- Born: 9 August 1935 Rugao, Jiangsu, China
- Died: 16 September 2018 (aged 83) Nanjing, Jiangsu, China
- Education: Nanjing University Tohoku University
- Awards: TWAS Prize (1999) Ho Leung Ho Lee Prize First Prize of National Natural Science (2006)
- Scientific career
- Fields: Crystallography
- Workplaces: Nanjing University
- Academic advisors: Feng Duan

= Min Naiben =

Chinese physicist and politician (1935–2018)

Min Naiben (闵乃本 (閔乃本, Mǐn Nǎiběn); 9 August 1935 – 16 September 2018), also known as Nai-Ben Ming, was a Chinese materials scientist, physicist, and politician. He was a Standing Committee member of the 9th Central Committee of the Jiusan Society and vice-president of the 10th and 11th Central Committee of the Jiusan Society.

==Biography==
Min was born in Rugao, Jiangsu, on August 9, 1935. After graduating from Shanghai Advanced Mechanical Vocational School (now University of Shanghai for Science and Technology) in 1954, he studied and then taught at Nanjing University. In 1982 he was hired as an associate visiting professor at the University of Utah. In 1986 he became a guest professor at Tohoku University. In 1986, Min was appointed as the group leader of Physics Group of the National Natural Science Foundation of China, a position in which he remained until 1992. In 1990–1991 he taught as a guest professor at the University of Alabama. He joined the Jiusan Society in 1995. He was elected an academician of the Chinese Academy of Sciences in 1991 and a fellow of The World Academy of Sciences in 2001.
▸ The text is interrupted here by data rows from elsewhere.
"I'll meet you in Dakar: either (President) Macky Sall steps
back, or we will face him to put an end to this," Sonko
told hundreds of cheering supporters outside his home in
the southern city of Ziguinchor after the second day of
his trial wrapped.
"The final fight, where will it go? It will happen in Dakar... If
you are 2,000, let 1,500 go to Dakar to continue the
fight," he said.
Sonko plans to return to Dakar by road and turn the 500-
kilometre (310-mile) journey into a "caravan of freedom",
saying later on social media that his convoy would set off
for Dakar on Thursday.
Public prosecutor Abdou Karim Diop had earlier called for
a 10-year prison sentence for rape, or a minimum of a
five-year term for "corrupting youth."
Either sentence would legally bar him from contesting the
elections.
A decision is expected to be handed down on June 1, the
On September 16, 2018, he died of an illness in Nanjing, Jiangsu.

==Papers==
- Min Naiben (1993). "Defect Mechanism of Crystal Growth and Their Kinetics"
- Min Naiben (1999). "Superlattices and Microstructures of Dielectric Materials"
- Min Naiben (1992). "Ultrasonic Excitation and Propagation in an Acoustic Superlattice"
- Min Naiben (2007). "Negative Birefraction of Acoustic Waves in a Sonic Crystal"
- Min Naiben (1999). "Optical Properties of an Ionic type Phononic Crystal"
- Min Naiben (1997). "QuasiPhasematched Thirdharmonicgeneration in a Quasiperiodic Optical Superlattice"
- Min Naiben (1997). "Nondestruct ive Imaging of Dielectric Constant Profiles and Ferroelectric Domains with a Scanning tip Microwave Near field Microscope"
- Min Naiben (1994). "Formation of a Mesh like Electrodeposition Induced by Electroconvection"

==Awards and honors ==
- 1999 TWAS Prize for Physics, "for design and fabrication of periodic and quasiperiodic dielectric superlattices and realization of second harmonic generation (SHG), multiple wavelength SHG, third harmonic generation, optical stability, polariton excitation, and ultrasonic generation with high frequency".
- Ho Leung Ho Lee Prize for Physics
- 2006 First Prize of National Natural Science
- Asteroid 199953 Mingnaiben, discovered by the PMO NEO Survey Program in 2007, was named in his honor. The official was published by the Minor Planet Center on 22 July 2013 (M.P.C. 84382).